30 de setembro de 2009

Terror na Antártida, de Dominc Sena


Chega a impressionar a falta de capacidade em narrar, demonstrada por Dominic Sena. Pouco se pode esperar destes longas hollywoodianos dirigidos por funcionários inexpressivos. Apenas que sejam competentes na execução do storytelling. Terror na Antártica está longe disso.

Fica evidenciado já no prólogo: dentro de um avião, russos atiram uns nos outros, chacoalhando em um avião com uma das hélices avariadas, mostrados por uma câmera que trepida para disfarçar a falta de habilidade do diretor. Quase nada se entende do que está acontecendo, graças a uma decupagem desastrada. Quando a cena atinge o que seria o ápice de tensão, é impossível distinguir quem é quem.
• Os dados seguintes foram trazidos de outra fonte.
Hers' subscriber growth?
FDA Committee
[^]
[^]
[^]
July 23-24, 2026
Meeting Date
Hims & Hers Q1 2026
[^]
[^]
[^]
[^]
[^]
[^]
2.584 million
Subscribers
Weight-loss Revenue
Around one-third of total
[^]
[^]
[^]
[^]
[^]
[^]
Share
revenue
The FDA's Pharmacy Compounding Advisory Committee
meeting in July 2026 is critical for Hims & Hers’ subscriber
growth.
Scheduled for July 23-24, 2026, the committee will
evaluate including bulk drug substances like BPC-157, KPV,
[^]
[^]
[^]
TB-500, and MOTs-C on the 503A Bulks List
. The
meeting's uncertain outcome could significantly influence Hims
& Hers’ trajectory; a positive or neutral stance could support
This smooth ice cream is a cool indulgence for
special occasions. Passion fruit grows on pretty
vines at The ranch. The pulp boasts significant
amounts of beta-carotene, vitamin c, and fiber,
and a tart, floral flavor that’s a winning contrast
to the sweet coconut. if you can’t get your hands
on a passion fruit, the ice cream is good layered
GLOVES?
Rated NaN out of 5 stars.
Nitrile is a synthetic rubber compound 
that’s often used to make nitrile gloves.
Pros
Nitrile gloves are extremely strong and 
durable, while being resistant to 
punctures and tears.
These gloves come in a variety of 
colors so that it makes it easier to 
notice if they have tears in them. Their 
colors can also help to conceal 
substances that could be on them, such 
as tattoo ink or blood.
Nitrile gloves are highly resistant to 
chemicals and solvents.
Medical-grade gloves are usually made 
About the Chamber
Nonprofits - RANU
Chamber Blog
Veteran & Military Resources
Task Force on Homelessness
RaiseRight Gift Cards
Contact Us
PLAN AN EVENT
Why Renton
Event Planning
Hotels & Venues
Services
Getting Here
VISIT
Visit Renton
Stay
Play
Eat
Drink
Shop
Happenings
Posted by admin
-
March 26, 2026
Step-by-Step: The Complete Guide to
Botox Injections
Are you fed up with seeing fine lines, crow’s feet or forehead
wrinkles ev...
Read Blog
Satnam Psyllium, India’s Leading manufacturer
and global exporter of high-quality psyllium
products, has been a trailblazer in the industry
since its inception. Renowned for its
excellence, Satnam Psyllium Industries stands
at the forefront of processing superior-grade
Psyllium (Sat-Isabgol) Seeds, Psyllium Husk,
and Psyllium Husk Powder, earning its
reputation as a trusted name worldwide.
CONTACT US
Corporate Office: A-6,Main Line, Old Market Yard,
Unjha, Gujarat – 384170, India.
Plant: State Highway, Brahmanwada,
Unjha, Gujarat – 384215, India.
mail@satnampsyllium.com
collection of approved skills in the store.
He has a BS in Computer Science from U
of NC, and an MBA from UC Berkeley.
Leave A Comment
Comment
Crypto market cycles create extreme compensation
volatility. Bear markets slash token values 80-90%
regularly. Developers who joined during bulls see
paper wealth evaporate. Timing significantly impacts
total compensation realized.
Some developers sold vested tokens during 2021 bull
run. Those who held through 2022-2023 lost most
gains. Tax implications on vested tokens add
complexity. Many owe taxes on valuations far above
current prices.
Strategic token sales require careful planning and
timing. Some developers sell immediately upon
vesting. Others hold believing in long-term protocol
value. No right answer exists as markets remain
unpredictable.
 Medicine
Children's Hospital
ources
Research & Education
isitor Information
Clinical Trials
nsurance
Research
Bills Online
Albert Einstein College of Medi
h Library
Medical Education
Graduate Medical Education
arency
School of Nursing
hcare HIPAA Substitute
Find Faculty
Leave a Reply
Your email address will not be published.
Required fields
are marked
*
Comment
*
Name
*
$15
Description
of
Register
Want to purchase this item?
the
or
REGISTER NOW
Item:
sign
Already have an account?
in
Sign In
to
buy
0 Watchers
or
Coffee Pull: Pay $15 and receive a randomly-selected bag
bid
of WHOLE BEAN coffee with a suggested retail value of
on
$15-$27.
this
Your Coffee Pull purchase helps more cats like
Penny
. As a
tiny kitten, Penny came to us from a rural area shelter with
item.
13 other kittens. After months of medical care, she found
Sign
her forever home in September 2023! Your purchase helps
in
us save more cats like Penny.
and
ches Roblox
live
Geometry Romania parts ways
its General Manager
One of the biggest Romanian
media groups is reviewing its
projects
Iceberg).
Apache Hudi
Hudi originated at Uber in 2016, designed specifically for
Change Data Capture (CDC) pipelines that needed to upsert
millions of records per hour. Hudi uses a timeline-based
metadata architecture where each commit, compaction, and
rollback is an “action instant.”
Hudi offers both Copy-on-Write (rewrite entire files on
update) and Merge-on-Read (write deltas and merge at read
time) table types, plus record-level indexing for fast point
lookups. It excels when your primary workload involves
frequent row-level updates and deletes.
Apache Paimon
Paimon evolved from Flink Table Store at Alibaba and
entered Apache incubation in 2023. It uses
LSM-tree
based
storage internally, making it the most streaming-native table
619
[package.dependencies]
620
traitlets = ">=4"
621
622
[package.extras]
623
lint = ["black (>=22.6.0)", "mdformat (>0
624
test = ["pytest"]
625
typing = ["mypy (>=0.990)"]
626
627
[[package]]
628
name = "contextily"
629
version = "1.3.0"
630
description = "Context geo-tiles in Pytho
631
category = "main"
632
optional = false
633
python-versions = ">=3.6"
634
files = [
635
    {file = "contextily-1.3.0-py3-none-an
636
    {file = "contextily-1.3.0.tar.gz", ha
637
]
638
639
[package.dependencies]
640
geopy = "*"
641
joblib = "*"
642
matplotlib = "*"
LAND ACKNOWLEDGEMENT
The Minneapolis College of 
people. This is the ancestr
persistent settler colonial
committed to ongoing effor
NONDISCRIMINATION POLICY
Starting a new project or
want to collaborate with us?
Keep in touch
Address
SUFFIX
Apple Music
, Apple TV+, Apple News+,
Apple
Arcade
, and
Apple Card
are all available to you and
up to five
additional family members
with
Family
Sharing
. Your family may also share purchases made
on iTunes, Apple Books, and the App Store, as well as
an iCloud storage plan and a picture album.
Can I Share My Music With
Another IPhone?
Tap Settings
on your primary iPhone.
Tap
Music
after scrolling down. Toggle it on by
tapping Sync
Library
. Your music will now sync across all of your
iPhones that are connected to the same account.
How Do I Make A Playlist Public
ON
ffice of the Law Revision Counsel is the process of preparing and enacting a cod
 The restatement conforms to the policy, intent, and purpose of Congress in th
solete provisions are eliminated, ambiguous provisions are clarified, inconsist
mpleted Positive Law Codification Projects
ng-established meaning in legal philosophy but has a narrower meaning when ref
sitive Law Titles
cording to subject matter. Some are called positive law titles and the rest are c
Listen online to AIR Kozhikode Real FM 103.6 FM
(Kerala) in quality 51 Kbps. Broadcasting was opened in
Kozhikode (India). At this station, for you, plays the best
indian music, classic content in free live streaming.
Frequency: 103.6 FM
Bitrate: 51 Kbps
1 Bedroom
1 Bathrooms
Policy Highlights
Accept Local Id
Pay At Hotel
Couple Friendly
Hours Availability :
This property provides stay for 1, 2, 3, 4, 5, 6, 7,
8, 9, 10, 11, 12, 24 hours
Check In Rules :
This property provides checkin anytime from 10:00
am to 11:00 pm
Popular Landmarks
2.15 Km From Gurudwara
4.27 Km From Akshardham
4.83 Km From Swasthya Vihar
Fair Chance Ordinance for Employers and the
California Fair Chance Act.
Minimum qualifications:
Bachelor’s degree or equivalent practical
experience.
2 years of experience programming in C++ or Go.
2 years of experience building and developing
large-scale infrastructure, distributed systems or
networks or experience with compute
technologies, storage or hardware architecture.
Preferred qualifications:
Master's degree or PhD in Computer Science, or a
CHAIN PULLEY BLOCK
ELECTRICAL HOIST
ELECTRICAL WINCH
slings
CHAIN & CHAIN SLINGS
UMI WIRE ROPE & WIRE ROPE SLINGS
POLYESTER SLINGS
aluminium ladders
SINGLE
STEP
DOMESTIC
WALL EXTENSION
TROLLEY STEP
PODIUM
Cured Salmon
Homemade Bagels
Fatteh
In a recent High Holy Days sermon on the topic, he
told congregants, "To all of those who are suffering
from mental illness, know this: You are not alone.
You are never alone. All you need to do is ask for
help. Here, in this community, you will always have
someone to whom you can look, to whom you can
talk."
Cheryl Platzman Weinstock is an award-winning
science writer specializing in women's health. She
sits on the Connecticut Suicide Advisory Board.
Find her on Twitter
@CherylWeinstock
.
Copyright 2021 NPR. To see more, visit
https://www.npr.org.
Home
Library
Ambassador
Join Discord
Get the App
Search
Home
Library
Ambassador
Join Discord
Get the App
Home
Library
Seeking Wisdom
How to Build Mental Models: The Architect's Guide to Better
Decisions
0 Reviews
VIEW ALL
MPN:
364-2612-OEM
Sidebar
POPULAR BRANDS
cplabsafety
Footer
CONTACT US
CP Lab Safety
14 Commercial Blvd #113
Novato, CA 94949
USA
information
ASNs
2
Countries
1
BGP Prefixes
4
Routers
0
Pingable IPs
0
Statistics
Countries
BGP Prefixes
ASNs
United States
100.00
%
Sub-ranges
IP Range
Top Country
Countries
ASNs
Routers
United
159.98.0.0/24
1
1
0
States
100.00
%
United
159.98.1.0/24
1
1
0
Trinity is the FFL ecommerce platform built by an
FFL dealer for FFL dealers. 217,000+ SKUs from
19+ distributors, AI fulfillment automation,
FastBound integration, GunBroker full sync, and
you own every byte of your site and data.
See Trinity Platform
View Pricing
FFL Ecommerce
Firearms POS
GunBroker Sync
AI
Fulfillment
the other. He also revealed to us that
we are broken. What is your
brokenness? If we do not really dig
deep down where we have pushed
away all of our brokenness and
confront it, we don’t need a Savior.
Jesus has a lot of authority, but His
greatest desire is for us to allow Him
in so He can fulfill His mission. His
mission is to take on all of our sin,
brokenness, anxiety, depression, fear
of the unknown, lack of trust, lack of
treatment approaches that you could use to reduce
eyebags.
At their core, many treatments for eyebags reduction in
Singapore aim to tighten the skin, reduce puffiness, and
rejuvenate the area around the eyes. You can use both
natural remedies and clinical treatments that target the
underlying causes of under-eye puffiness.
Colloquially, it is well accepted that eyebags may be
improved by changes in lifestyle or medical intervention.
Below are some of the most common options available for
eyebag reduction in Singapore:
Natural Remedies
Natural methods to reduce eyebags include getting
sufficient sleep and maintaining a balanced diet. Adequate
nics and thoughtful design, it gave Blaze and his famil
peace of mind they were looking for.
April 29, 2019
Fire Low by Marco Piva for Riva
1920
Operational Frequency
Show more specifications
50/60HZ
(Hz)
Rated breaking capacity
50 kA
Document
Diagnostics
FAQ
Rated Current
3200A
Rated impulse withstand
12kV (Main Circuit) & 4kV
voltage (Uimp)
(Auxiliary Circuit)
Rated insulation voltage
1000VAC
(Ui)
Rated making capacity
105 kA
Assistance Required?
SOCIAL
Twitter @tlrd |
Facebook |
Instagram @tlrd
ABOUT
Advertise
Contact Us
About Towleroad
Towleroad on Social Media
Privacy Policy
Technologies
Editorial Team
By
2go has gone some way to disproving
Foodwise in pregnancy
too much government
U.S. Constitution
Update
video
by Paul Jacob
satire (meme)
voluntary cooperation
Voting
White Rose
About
O argumento de Terror na Antártica é muito simples: assassinatos ocorrem em uma base de pesquisa científica no meio do gelo. Uma agente federal com passado obscuro (Kate Beckinsale) investiga o caso. A confusão que se segue ao prólogo – principalmente nos momentos que sucedem a descoberta do primeiro cadáver - não é uma questão de condução do entendimento do público acerca da trama (como em Shyamalan), e sim, mau uso das ferramentas disponíveis a um diretor de cinema para se contar uma história. Flashbacks que se repetem e mostram basicamente a mesma coisa, diálogos que ratificam a imagem (vemos um plano de detalhe de vários diamantes e, logo em seguida, surge um personagem que diz “são diamantes”): apenas dois exemplos entre tantos outros possíveis.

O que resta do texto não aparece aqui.